## Data for review:
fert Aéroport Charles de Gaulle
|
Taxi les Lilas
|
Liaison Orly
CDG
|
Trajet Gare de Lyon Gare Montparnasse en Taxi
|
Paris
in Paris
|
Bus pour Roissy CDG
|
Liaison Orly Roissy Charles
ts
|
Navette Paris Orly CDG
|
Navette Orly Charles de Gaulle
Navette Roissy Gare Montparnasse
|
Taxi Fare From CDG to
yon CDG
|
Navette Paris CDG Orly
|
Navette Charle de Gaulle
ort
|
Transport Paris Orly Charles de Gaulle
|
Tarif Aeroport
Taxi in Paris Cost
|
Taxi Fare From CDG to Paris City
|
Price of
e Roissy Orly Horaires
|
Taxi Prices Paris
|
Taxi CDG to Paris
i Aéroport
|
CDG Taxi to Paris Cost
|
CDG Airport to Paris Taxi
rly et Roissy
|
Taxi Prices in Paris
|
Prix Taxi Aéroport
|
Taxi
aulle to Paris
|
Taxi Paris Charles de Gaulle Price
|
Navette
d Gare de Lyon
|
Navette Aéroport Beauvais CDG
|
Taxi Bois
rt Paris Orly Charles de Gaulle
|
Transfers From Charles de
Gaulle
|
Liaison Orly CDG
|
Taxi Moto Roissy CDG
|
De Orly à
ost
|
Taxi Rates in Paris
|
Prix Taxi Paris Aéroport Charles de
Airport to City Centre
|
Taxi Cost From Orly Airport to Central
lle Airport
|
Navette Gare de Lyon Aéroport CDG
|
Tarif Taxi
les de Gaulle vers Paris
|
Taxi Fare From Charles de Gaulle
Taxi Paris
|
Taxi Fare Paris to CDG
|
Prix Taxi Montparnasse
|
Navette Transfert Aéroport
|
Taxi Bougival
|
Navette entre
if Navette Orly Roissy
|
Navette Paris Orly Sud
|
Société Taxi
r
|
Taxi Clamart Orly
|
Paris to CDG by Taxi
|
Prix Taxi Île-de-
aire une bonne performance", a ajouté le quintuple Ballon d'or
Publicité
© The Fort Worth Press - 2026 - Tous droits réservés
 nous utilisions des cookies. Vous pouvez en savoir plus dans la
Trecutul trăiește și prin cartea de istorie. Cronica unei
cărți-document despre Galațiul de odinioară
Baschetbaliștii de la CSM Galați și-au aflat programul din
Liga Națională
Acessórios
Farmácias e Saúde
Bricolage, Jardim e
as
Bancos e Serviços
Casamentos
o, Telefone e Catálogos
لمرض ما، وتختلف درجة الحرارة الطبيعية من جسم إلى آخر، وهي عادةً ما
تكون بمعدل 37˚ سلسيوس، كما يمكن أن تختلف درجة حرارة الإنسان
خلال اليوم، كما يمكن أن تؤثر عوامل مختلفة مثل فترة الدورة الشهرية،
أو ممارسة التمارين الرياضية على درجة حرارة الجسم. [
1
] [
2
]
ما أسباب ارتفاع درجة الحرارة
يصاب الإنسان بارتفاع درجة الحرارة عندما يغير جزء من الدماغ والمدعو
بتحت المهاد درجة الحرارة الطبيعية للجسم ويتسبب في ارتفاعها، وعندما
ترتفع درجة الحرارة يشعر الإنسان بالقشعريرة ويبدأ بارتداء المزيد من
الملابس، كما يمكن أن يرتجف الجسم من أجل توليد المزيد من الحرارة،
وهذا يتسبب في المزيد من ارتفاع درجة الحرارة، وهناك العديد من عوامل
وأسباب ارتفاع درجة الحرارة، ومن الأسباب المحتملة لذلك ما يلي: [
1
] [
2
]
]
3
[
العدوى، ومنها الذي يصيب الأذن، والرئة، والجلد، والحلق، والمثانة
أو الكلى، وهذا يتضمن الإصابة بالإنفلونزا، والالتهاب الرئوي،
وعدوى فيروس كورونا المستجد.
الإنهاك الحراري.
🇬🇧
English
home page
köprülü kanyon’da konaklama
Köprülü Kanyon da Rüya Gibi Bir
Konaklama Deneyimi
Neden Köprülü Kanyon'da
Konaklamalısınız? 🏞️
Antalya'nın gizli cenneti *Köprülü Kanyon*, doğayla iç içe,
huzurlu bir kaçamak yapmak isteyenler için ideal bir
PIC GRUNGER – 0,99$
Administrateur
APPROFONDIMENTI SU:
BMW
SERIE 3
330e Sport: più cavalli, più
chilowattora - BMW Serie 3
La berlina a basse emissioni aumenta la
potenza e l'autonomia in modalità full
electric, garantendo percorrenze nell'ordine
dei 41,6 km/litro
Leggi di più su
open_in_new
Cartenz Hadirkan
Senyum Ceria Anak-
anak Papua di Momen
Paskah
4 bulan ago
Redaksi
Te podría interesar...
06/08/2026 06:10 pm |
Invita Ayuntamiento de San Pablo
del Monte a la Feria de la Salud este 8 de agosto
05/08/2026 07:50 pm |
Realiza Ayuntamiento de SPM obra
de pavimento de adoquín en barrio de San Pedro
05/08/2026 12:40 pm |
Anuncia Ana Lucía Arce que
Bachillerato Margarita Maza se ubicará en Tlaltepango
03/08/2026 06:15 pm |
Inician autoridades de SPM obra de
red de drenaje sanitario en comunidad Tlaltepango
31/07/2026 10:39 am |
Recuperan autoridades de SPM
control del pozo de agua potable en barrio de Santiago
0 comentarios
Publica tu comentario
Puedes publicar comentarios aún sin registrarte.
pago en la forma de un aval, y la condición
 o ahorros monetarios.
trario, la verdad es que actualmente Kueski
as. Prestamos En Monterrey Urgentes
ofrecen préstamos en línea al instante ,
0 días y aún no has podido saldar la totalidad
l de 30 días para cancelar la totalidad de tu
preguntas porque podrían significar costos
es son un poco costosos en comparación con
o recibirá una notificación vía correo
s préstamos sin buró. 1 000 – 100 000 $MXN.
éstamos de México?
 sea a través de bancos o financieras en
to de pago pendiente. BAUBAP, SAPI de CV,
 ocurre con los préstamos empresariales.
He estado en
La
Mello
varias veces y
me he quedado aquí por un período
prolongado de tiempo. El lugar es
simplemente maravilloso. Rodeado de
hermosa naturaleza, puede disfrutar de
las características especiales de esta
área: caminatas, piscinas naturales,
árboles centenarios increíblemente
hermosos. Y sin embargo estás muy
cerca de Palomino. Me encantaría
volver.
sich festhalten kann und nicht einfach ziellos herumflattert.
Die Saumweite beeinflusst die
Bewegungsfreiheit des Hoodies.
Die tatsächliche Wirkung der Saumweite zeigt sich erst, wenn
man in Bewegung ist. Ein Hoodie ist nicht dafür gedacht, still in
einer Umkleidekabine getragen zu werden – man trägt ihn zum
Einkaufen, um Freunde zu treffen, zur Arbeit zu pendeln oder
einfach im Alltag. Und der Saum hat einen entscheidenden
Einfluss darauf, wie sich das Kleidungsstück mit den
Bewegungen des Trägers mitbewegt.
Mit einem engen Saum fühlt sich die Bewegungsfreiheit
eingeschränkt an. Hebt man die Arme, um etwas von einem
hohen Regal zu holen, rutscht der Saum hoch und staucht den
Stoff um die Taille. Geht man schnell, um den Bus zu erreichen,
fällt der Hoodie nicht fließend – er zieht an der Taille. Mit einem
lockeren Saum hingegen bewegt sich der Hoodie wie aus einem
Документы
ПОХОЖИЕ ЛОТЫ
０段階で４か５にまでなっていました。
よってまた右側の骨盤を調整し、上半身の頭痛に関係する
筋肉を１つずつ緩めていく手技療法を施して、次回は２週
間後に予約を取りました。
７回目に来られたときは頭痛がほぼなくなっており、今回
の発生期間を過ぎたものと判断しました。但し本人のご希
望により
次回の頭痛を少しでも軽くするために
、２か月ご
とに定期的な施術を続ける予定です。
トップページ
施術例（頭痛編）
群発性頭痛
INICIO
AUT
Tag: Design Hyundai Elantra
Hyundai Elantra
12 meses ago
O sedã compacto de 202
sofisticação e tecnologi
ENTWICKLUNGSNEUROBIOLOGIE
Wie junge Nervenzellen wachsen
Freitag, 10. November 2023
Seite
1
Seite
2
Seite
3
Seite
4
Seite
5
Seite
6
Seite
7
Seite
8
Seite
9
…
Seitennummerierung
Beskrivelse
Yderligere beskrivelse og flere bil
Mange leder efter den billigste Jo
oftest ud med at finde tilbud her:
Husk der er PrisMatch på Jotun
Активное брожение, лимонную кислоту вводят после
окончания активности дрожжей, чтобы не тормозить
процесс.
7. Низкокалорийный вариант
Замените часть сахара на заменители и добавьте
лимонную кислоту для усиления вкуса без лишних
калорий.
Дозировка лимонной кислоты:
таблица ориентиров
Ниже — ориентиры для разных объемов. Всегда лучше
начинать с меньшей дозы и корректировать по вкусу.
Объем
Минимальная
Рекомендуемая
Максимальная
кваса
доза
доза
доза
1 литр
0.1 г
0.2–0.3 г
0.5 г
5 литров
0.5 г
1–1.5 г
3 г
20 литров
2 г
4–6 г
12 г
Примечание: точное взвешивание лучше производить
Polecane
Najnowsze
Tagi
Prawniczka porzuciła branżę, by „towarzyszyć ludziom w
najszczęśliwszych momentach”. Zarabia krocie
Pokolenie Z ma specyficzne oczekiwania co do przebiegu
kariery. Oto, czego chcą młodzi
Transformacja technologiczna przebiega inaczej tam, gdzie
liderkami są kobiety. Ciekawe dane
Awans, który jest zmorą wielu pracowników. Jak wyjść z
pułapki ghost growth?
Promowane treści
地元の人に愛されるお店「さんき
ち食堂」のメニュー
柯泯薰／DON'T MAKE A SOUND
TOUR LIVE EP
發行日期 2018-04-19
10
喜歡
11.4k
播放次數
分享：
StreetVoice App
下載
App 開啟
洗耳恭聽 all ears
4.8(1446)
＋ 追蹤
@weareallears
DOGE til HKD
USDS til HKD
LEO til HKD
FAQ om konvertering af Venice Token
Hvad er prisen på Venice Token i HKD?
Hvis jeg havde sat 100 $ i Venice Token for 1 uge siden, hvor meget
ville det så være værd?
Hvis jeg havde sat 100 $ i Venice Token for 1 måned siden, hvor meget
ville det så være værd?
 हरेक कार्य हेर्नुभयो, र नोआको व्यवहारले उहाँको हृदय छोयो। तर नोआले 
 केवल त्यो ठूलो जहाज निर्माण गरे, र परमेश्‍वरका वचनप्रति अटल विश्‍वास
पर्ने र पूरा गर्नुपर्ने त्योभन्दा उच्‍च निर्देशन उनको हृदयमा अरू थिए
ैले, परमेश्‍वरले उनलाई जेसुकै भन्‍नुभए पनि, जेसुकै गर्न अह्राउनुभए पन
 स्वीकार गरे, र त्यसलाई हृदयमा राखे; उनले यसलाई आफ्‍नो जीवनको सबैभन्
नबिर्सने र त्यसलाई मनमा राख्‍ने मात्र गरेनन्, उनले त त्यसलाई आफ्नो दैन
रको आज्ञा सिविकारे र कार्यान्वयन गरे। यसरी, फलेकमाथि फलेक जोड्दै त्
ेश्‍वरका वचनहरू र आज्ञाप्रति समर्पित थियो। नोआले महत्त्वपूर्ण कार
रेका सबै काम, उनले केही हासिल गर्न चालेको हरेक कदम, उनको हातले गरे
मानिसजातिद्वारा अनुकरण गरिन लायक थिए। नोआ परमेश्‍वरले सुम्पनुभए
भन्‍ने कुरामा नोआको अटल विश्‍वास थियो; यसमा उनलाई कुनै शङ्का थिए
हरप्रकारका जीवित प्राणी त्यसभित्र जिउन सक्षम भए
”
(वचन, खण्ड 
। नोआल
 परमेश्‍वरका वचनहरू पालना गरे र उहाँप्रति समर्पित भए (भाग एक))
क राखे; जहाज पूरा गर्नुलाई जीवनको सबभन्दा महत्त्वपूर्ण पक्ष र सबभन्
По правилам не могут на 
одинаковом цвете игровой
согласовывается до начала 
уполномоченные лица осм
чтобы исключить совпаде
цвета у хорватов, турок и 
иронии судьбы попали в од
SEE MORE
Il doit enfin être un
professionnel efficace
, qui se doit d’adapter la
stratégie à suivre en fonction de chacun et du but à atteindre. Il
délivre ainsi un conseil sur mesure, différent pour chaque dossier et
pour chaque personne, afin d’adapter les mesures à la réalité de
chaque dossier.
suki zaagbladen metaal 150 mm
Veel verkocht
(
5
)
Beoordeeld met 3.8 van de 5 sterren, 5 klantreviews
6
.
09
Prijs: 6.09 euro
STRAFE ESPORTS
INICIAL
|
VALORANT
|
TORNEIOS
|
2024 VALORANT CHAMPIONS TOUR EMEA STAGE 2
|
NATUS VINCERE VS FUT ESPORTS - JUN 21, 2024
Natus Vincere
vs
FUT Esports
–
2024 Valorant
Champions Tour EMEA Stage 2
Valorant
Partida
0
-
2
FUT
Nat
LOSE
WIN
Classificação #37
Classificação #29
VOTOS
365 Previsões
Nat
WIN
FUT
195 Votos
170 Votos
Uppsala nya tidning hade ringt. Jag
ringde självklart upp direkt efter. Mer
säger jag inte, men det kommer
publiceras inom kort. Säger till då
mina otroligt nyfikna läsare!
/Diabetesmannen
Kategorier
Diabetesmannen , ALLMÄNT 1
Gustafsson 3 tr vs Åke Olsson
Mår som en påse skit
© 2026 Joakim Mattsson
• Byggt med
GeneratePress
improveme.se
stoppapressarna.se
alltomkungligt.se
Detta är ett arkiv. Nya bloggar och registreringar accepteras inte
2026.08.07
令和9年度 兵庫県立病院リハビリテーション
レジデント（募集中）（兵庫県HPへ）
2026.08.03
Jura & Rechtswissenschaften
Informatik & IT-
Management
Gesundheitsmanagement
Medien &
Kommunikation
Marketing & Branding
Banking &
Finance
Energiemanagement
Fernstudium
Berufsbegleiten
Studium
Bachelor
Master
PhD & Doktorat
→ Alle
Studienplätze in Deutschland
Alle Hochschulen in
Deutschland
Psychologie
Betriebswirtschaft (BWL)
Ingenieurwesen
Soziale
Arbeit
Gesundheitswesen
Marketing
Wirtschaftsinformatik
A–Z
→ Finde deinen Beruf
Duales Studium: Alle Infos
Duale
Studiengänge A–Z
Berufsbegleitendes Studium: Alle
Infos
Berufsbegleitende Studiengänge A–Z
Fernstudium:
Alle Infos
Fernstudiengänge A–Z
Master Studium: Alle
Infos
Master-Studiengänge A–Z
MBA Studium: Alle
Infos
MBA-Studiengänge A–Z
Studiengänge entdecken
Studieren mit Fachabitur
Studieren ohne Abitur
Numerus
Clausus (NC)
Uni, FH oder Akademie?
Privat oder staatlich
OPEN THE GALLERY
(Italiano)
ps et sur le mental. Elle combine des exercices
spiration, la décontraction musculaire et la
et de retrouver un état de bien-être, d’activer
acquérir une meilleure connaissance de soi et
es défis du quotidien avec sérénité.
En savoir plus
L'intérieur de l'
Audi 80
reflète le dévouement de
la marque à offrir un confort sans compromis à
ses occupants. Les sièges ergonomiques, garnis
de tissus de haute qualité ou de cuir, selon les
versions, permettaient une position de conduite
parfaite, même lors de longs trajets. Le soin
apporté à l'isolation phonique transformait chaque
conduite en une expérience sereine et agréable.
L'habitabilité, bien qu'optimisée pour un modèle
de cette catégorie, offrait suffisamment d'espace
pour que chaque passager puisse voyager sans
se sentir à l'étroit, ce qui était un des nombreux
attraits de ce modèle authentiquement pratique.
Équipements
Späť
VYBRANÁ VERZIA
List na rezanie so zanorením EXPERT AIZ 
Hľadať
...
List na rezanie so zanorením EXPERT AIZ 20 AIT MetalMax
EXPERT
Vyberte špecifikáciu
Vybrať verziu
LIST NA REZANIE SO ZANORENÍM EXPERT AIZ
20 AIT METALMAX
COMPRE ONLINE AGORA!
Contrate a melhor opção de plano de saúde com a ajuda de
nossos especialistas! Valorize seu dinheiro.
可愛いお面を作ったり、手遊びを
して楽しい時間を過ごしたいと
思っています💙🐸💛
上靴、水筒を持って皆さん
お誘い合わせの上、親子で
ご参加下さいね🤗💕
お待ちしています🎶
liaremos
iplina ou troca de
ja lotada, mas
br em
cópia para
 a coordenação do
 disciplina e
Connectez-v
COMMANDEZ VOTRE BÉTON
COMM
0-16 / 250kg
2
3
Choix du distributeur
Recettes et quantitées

## Your task:
Transcribe each line of the data above, unaltered, from the one where "Активное брожение, лимонную" appears to the one where "Ниже — ориентиры" appears, inclusive of both.

## Solution to this task:
Активное брожение, лимонную кислоту вводят после
окончания активности дрожжей, чтобы не тормозить
процесс.
7. Низкокалорийный вариант
Замените часть сахара на заменители и добавьте
лимонную кислоту для усиления вкуса без лишних
калорий.
Дозировка лимонной кислоты:
таблица ориентиров
Ниже — ориентиры для разных объемов. Всегда лучше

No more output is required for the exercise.